C. J. Golden (see photo below) transformed her angst about growing older into a healing movement. The title of her book says it all: The Tao of the Defiant Woman: A Guide to Life Over 40: Accepting What We Must--and Rebelling Against the Rest. (Don't you love it?) Although the book is a must-read for women, I suspect its message will also resonate with men.
Recently, I asked C. J. to put into words how she went from dreading birthdays to celebrating them. Here's what she wrote:
It Beats the Alternative
The alternative to a long life is death. Given the choice of one over the other, which would you pick?
While I suspect the answer is obvious to most, it wasn’t to me. Certainly I could incant with the best of them: “Getting older sure beats the alternative.” But with each approaching birthday, I pondered the wisdom of what I was saying. Every year as my birthday loomed, I employed various avoidance methods. My husband was my accomplice. He’d begin collecting the mail weeks before my “big day” in order to intercept any birthday cards that were sent to me, and together we’d begin planning a vacation around the date.
I was not having fun.
My big breakthrough came the day my step-daughter announced she was pregnant. The very thought of having a grandchild became the icing on the cake of my distress. I was going to be a grandmother! How dare my daughter do this to me? I did the only thing I was capable of doing at the time – I stopped talking to her.

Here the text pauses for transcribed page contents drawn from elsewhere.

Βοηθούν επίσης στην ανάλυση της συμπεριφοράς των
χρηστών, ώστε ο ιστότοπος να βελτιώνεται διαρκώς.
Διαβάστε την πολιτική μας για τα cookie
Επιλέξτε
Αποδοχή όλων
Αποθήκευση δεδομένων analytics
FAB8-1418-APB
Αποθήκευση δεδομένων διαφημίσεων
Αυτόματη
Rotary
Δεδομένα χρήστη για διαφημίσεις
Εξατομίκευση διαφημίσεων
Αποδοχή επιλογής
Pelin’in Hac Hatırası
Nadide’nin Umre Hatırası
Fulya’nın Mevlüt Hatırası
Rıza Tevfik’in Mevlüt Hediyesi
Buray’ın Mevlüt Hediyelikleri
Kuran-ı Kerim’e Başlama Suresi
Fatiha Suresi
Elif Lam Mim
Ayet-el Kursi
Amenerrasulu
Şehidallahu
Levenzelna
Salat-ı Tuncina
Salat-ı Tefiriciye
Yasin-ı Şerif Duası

Salvation from my self-inflicted sorrow began during the sixtieth birthday celebration of my dear friend Kathy. She embraced her birthdays, I embalmed them. She celebrated her years, I castigated them. How I wanted to learn how to apply Kathy's attitude to my own life!
“How is it,” I asked her, “that you can actually celebrate your birthday?

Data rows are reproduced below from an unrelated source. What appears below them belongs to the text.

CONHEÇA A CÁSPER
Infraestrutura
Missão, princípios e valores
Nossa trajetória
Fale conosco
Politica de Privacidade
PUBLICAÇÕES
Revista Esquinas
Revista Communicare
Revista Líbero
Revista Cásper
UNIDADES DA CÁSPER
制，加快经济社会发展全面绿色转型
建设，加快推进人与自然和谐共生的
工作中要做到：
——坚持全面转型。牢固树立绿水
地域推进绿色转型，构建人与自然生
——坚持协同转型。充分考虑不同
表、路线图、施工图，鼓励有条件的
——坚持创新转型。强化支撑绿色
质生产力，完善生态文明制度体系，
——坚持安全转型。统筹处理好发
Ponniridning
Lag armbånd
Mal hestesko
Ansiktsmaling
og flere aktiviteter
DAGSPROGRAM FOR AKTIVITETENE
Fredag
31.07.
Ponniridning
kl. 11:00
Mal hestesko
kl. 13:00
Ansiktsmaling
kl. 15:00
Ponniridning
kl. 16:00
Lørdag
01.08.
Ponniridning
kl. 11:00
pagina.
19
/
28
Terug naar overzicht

“Why don’t you go out there and talk to other women about this?” Kathy replied. “Perhaps you’ll find the answers.”
And so I did.
I began my personal crusade by questioning friends and acquaintances and family members. They in turn referred me to others. Ultimately, I interviewed hundreds of women ages 17 to 91 with a variety of lifestyles and ethnic backgrounds.

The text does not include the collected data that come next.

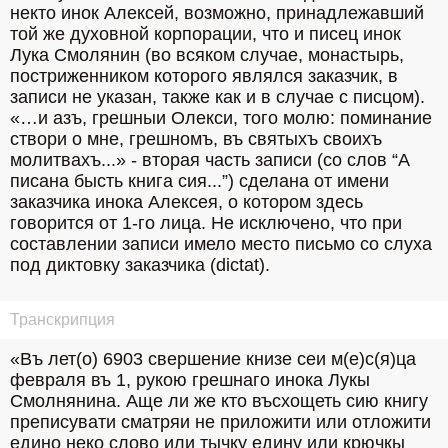
некто инок Алексей, возможно, принадлежавший 
той же духовной корпорации, что и писец инок 
Лука Смолянин (во всяком случае, монастырь, 
постриженником которого являлся заказчик, в 
записи не указан, также как и в случае с писцом). 
«…и азъ, грешныи Олекси, того молю: поминание 
створи о мне, грешномъ, въ святыхъ своихъ 
молитвахъ...» - вторая часть записи (со слов “А 
писана бысть книга сия...”) сделана от имени 
заказчика инока Алексея, о котором здесь 
говорится от 1-го лица. Не исключено, что при 
составлении записи имело место письмо со слуха 
под диктовку заказчика (dictat).
Транскрипция
«Въ лет(о) 6903 свершение книзе сеи м(е)с(я)ца 
февраля въ 1, рукою грешнаго инока Лукы 
Смолнянина. Аще ли же кто въсхощеть сию книгу 
преписувати сматряи не приложити или отложити 
едино неко слово или тычку едину или крючкы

Kathy’s caring suggestion began to take on a life of its own as I held seminars and workshops for groups of women to come together and talk about aging—to laugh, to complain, to tell their stories. I discovered that there is a real need for women to communicate and face the aging process together.
I realized I was not alone in my discomfort at facing my advancing age. There were others out there who were having a difficult time of it as well. I did, of course, also meet women who were able to accept the aging process gracefully. They, I realized, would be my role models.
Ultimately, I discovered that it wasn’t a fear of growing closer to death that had kept me from enjoying the passing years. It was a fear of growing further from youth. In great part my fear was due to a misconception in this country that fifty and sixty is old, and that “old” is something to be ashamed of.
That first grandchild is now a wonderful little girl of six. And as she has grown, so, too, have I.
There is an ancient Chinese philosophy known as Taoism. The word “Tao” translates to “the path” or “the way.” I’ve learned to incorporate its principles into my life by accepting that which is inevitable while remaining bold and vital.
I am a grandmother now to three amazing grandchildren - with another on the way. Still strong and healthy and enjoying every day to its fullest, I keep stretching my horizons by accomplishing new tasks, both physical and mental.
In June I shall be sixty-three. I can’t wait to celebrate. It sure beats the alternative!